Things were… okay. As the system grew, and we wanted to know more details about system performance, we found that every additional metric took a good deal of plumbing and database setup in order to add a small chart. We’d have to ensure that the data would get truncated or rotated in order to minimize strain on the database. A chart might be created with a 3 hour window, but you might want to zoom in or see what happened last night, and our charts pages would load incredibly slowly. Additionally, sending a notification or alert was a part of application code, which meant it was time-consuming to change a threshold or pause alerting.
So, we switched to using Grafana, a free open-source visualization and monitoring tool, with plugins for various data sources. You can save customized dashboards and export them to different environments (e.g. production and test), change time windows and aggregation functions, and configure alerts sent to slack, pagerduty, email, and more. We use Kubernetes for infrastructure so it was simple to set up Grafana. We went with Prometheus for the time-series collection and slowly started instrumenting everything. This greatly enhanced our ability to watch system performance and add metrics and alerts for key components of the system.
Most importantly, it immediately helped us answer a big question we’ve received from customers: “how much overhead is there on starting an algorithm?” We could abandon the aggregation system we had created for a few lines of code to emit metrics, and had several options based on if we’d want to view metrics like p90. It turned out our overhead was between 20-30ms on API calls, with ~15ms between when we receive an API request and it actually gets sent to a machine to run.
That seemed like quite a bit – so we wondered could we cut that down? To answer, we first created detailed graphs timing every major step of the API serving pipeline.

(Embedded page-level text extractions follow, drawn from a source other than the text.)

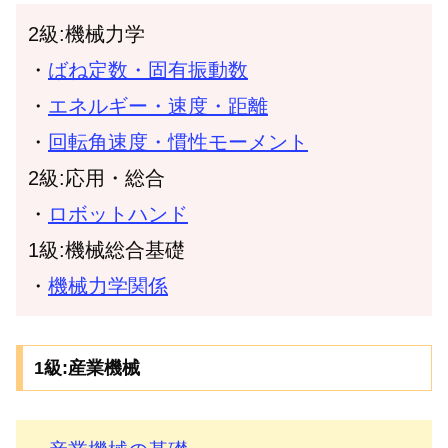
2級:機械力学
・
ばね定数・固有振動数
・
エネルギー・速度・距離
・
回転角速度・慣性モーメント
2級:応用・総合
・
ロボットハンド
1級:機械総合基礎
・
機械力学関係
1級:産業機械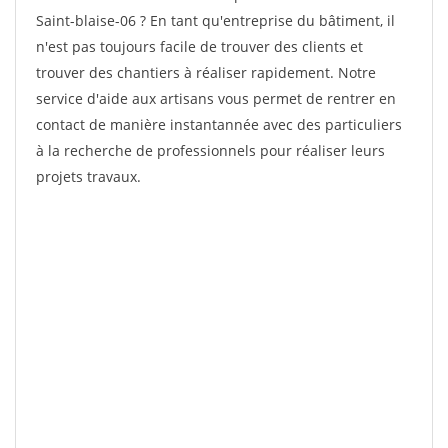
Saint-blaise-06 ? En tant qu'entreprise du bâtiment, il
n'est pas toujours facile de trouver des clients et
trouver des chantiers à réaliser rapidement. Notre
service d'aide aux artisans vous permet de rentrer en
contact de manière instantannée avec des particuliers
à la recherche de professionnels pour réaliser leurs
projets travaux.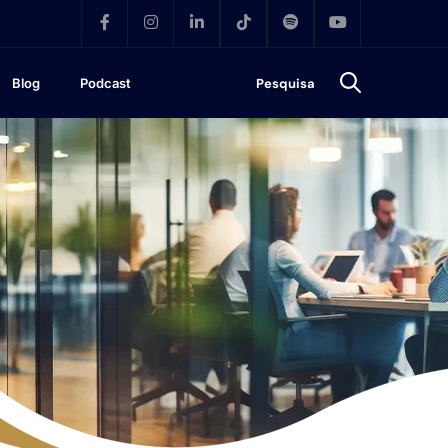
Blog
Podcast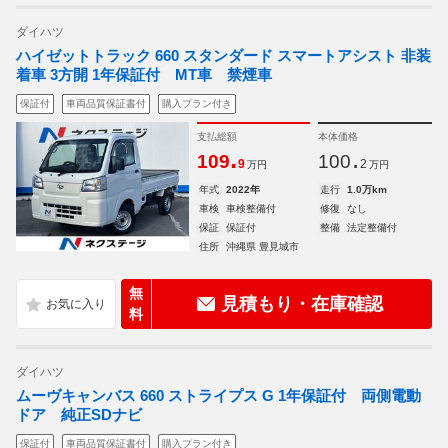
ダイハツ
ハイゼットトラック 660 スタンダード スマートアシスト 非装
着車 3方開 1年保証付 MT車 禁煙車
保証付
車両品質保証書付
購入プラン付き
支払総額
本体価格
.
.
109
100
9
2
万円
万円
年式
2022年
走行
1.0万km
車検
車検整備付
修復
なし
保証
保証付
整備
法定整備付
住所
沖縄県 豊見城市
無
見積もり・在庫確認
料
ダイハツ
ムーヴキャンバス 660 ストライプス G 1年保証付 両側電動
ドア 純正SDナビ
保証付
車両品質保証書付
購入プラン付き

It’s clear that a few sections of code dominate the total overhead for API calls so were prime targets for optimization. In a day we were able to optimize the API processing and scheduling pipeline so that a request would be sent to a machine within 4ms, a 73% reduction!

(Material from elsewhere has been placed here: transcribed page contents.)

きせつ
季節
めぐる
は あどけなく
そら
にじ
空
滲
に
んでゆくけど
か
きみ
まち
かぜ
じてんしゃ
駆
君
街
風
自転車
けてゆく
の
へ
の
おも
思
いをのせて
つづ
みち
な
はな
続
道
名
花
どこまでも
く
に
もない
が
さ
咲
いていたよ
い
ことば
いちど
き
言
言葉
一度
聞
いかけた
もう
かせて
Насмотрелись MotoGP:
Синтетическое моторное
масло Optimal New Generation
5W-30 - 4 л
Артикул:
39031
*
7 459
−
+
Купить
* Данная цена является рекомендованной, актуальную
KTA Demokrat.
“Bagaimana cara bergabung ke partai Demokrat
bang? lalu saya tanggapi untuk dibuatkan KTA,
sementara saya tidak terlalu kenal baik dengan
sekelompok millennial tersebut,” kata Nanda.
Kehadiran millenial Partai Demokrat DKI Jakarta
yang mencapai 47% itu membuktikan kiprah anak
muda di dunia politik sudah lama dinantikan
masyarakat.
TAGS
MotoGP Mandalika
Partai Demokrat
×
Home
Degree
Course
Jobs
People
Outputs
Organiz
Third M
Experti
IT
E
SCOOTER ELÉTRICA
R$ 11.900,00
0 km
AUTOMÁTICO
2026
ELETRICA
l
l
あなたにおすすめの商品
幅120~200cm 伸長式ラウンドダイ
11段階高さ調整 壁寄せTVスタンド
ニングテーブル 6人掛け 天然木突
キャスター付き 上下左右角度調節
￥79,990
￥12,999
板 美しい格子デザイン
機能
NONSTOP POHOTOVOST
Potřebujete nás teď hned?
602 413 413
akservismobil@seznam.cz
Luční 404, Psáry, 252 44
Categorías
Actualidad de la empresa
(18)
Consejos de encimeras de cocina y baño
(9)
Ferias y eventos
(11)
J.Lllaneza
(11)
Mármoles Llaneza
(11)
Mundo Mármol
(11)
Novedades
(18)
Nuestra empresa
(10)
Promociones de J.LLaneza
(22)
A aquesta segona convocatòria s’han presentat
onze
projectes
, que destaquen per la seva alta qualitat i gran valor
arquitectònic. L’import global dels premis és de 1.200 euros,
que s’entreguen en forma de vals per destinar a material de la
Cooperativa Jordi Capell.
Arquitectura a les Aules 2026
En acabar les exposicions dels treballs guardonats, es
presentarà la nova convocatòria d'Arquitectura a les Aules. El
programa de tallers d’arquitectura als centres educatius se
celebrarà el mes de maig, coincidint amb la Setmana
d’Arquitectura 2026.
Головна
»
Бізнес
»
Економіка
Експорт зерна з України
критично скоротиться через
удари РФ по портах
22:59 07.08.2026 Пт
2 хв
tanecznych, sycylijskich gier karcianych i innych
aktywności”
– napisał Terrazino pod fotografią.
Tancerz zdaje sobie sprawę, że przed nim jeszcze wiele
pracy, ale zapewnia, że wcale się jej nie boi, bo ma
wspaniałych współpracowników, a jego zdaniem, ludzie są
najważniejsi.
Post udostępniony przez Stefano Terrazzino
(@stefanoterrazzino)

The reduction came by fixing a couple major bottlenecks:
- Adding caching to a database query (many are cached already, but we had missed one)
- Made rate-limiting slightly less precise (we’d rather someone goes a tiny bit above our threshold than add a few ms to processing)
- Moved some cleanup actions to background threads
If all that wasn’t enough reason to love Grafana, it also helped us debug a curious issue. A teammate was making algorithm calls to our test system, but never seemed to get results. Additionally after a few seconds his calls started getting rate limited, even though he was only making a single call at a time. Our logfiles showed us that sessions were being created for his user, and then nothing. As a result, the system thought he had many active sessions. I couldn’t reproduce it and was struggling to think of what to do when I pulled up the API pipeline timing graphs and changed the view from the actual timing to just a counter of occurrences.
A simple glance at this graph and it was clear where in the processing pipeline requests were dropping off, directing me to a single function that was failing to delete user sessions in a certain case – bug fixed!
Moving to Prometheus and Grafana gave us flexibility and power with our monitoring. It freed us from spending time developing charting and alarming features. We now have near-realtime data on the performance of the platform, and have been able to debug performance and system issues. We continue to optimize and thrive with many thanks to Grafana and Prometheus!